Network Stack Components, Network Stack Permission Configuration, Captive Portal Login
The Network Stack Components module provides common IP services, network connectivity monitoring, captive login portal detection. The Permission Configuration module defines the permission that enables other modules to perform network-related tasks. The Captive Portal Login module deals with Captive Portals — web pages that are displayed when connected to certain public Wi-Fi networks, where the user is asked to enter details to gain Internet access.
This module delivers updatable privacy policies and UI elements around granting and managing permissions. If this sounds familiar to what Package Installer does, that is because it is. Functions like runtime permissions granting, management, and usage tracking were part of the Package Installer app up till Android 9. In Android 10, the Package Installer app is split into sections to enable the permissions logic to be updated. The Permission Controller module is delivered as an APK file, and in Android 11, the module can automatically revoke runtime permissions for apps that haven’t been used for an extended period of time.
This module is a little difficult to understand and consequently explain. Every Android release is assigned an SDK level (usually +1 from its predecessor). When an app targets a particular SDK, it is assumed that the developer has taken into account the platform behavioral and API changes that the Android release has brought along.
SDK Extensions module decides the “extension SDK” level of the device and exposes APIs for apps to query the extension SDK level. That’s about all that the official documentation mentions. ArsTechnica, though, mentions that this is likely a secondary API layer that will be shipped through the Play Store.
Statsd, Telemetry Train Version Package
Statsd is responsible for collecting device metrics. The Telemetry Train Version Package, on the other hand, does not contain active code or any functionality of its own. It simply contains a version number for the “Telemetry Train” which Google says is a set of metrics-related modules. Based on the version number, Google Play displays the security patch version to end users and figures out if updates are available for metric-related modules.
The Tethering module shares the device’s Internet connection with other connected client devices through Wi-Fi, USB, Bluetooth, or Ethernet. The module includes the tethering components and their dependencies. By using this Tethering module, OEMs can rely on a single, standard reference implementation and bring a consistent experience across devices.
Time Zone Data
The Time Zone Data module updates daylight saving time (DST) and time zones on Android devices, standardizing both the data (which can and does change rather frequently in response to religious, political, and geopolitical reasons) and the update mechanism across the ecosystem.

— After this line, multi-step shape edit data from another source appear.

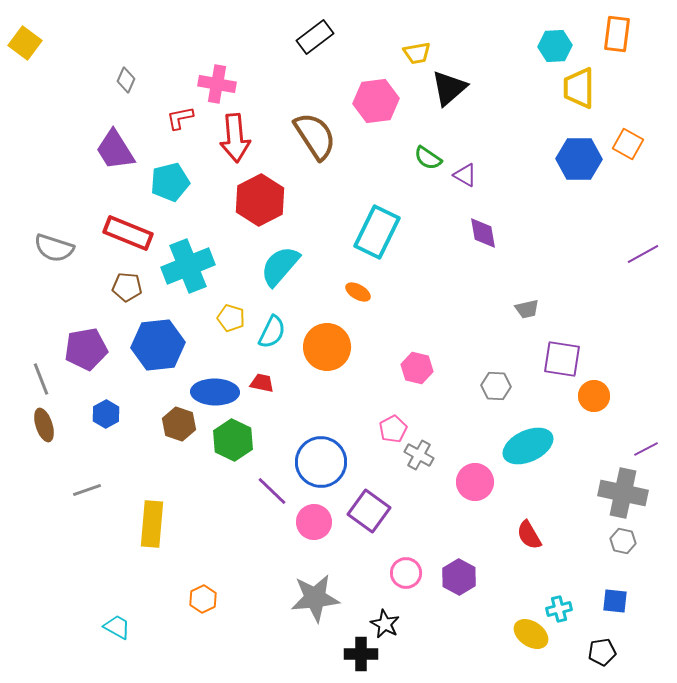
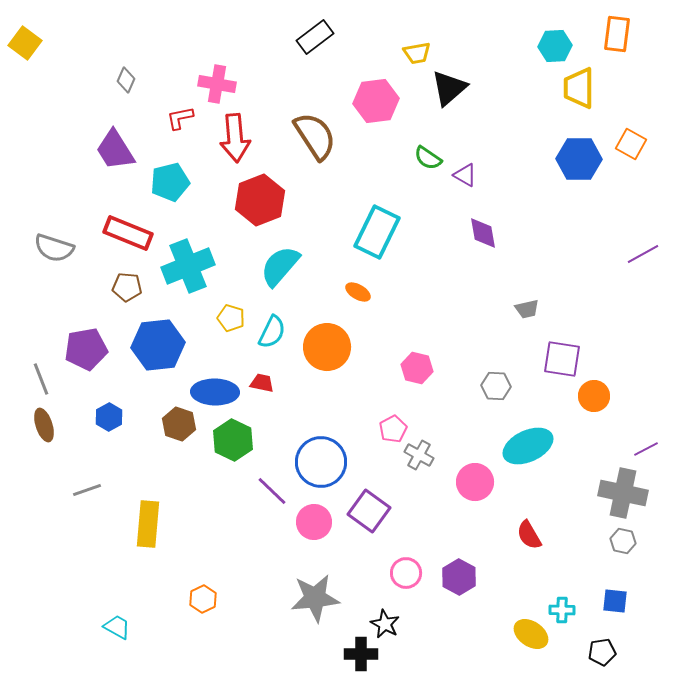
orange square at (628, 144): moved 3 px right
red hexagon at (260, 200): rotated 6 degrees clockwise
blue hexagon at (106, 414): moved 3 px right, 3 px down
yellow rectangle at (152, 524): moved 4 px left
cyan cross at (559, 609): moved 3 px right, 1 px down; rotated 15 degrees clockwise
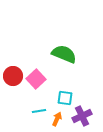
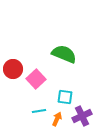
red circle: moved 7 px up
cyan square: moved 1 px up
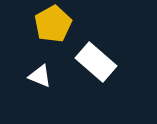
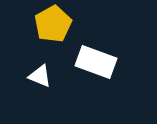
white rectangle: rotated 21 degrees counterclockwise
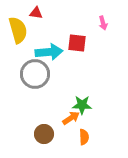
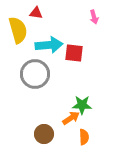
pink arrow: moved 9 px left, 6 px up
red square: moved 3 px left, 10 px down
cyan arrow: moved 7 px up
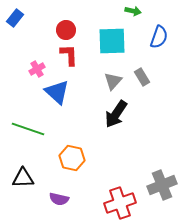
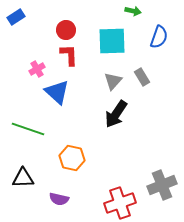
blue rectangle: moved 1 px right, 1 px up; rotated 18 degrees clockwise
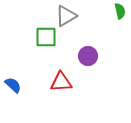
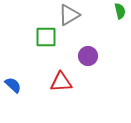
gray triangle: moved 3 px right, 1 px up
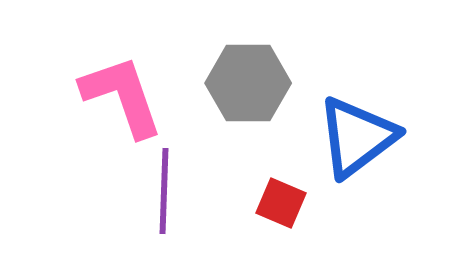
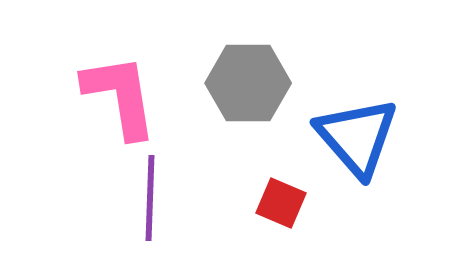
pink L-shape: moved 2 px left; rotated 10 degrees clockwise
blue triangle: rotated 34 degrees counterclockwise
purple line: moved 14 px left, 7 px down
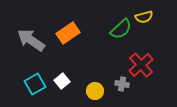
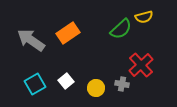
white square: moved 4 px right
yellow circle: moved 1 px right, 3 px up
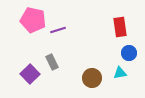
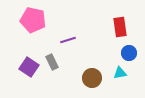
purple line: moved 10 px right, 10 px down
purple square: moved 1 px left, 7 px up; rotated 12 degrees counterclockwise
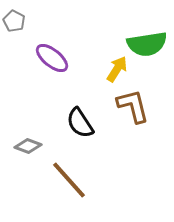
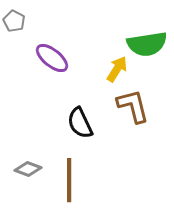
black semicircle: rotated 8 degrees clockwise
gray diamond: moved 23 px down
brown line: rotated 42 degrees clockwise
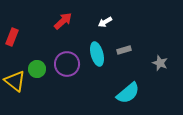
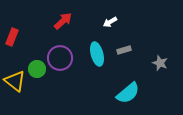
white arrow: moved 5 px right
purple circle: moved 7 px left, 6 px up
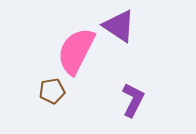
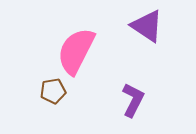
purple triangle: moved 28 px right
brown pentagon: moved 1 px right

Android 8.1 and Android 9 used an APK-based time zone data update mechanism, and Android 10 replaces it with an APEX-based module update mechanism. Google states that AOSP continues to include the platform code necessary for APK-based updates, so devices upgrading to Android 10 can still receive partner-provided time zone data updates through the APK. However, Google does warn that APK-based updates supersedes an APEX-based update.
This is the module for Wi-Fi functionality. End users can now get a consistent Wi-Fi experience across Android devices, as well as fixes to interoperability issues through module updates, app developers can get reduced platform fragmentation, and OEMs can fulfill carrier requirements while also reducing costs for individual customizations.
Hopefully, this article highlights just how important Project Mainline is to Google’s Android ecosystem.